堪培拉港灣的晨霧還沒完全散開,帶著桉樹和海水混合的濕冷氣息。紫宸殿那覆蓋著琉璃瓦的屋簷,在霧氣裡隻透出一點模糊的輪廓。但殿外的鐵軌已經曬得滾燙了。遠處傳來一聲長長的汽笛,白色的蒸汽像巨獸噴出的鼻息,衝破霧氣,一輛嶄新的蒸汽火車轟鳴著駛近。車頭側麵鑲著三個閃亮的黃銅大字——“同澤號”。這是炎華國自己造出來的第三十二台火車頭。車輪碾過鐵軌,那些連接處的焊點還泛著新鋼鐵特有的青藍色光澤。就在昨夜,從巴達維亞港運來的礦石剛剛卸下,木箱上刷著醒目的紅漆大字:“蘇門答臘鐵礦”。胡泉大統領站在殿外高高的漢白玉平台上往下看,穿著深藍色工裝的工人們正忙碌地把這些礦石裝進一節節車廂。

“大統領,撒丁王國的特使到了。”親衛隊長壓低聲音報告。胡泉轉過身,看到台階下站著一個穿著深灰色西裝的中年人,身板挺直得像棵風吹不動的鬆樹。他袖口彆著一枚銀光閃閃的徽章,上麵刻著撒丁王國的盾牌標誌。他手裡提著一個深紫色的楠木盒子,四角都用黃銅包著邊,擦得鋥亮。他腳上的高筒皮靴沾滿了露水和塵土,靴尖在光潔的青石台階上留下淺淺的泥印——從意大利的熱那亞一路走到這裡,這雙靴子不知踏過了多少碼頭和叢林。

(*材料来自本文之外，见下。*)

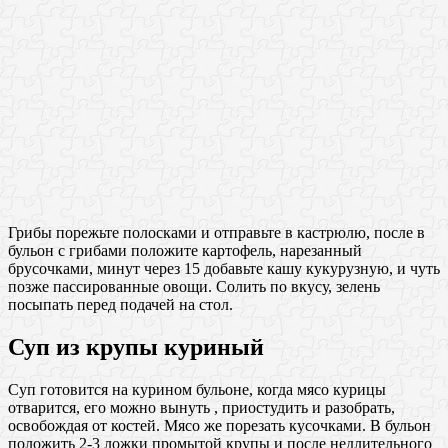
Грибы порежьте полосками и отправьте в кастрюлю, после в
бульон с грибами положите картофель, нарезанный
брусочками, минут через 15 добавьте кашу кукурузную, и чуть
позже пассированные овощи. Солить по вкусу, зелень
посыпать перед подачей на стол.
Суп из крупы куриный
Суп готовится на курином бульоне, когда мясо курицы
отварится, его можно вынуть , приостудить и разобрать,
освобождая от костей. Мясо же порезать кусочками. В бульон
положить 2-3 ложки промытой крупы и после недлительного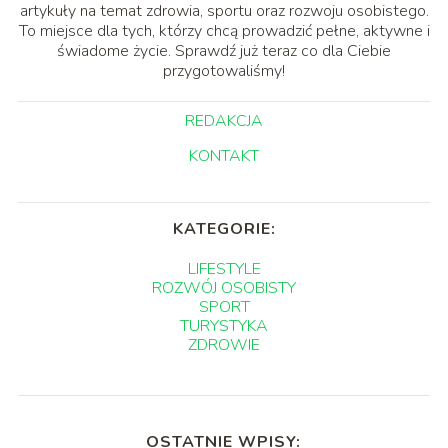
artykuły na temat zdrowia, sportu oraz rozwoju osobistego.
To miejsce dla tych, którzy chcą prowadzić pełne, aktywne i
świadome życie. Sprawdź już teraz co dla Ciebie
przygotowaliśmy!
REDAKCJA
KONTAKT
KATEGORIE:
LIFESTYLE
ROZWÓJ OSOBISTY
SPORT
TURYSTYKA
ZDROWIE
OSTATNIE WPISY:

特使被領進東邊的偏殿,一進門,他的目光就被牆上那幅巨大的地圖吸引住了。地圖上,加裡曼丹島和蘇門答臘島被紅筆重重地圈了起來,上麵密密麻麻插滿了寫著“已控製”的小旗子,像兩片剛冒出來的竹林。他把楠木盒子小心地放在紫檀木桌子上,解開銅扣時發出“哢嗒”一聲輕響。盒子裡麵鋪著深紅色的天鵝絨。左邊放著一個扁圓的陶罐,粗糙的陶土上還留著工匠的手印,罐子裡是金黃色的橄欖油,透亮得像陽光;右邊是一塊棱角分明的硫磺礦石,表麵閃著細小的金色結晶,邊角都被摸得光滑了;最底下壓著一封信,信封上的火漆印章是撒丁首相加富爾的簽名。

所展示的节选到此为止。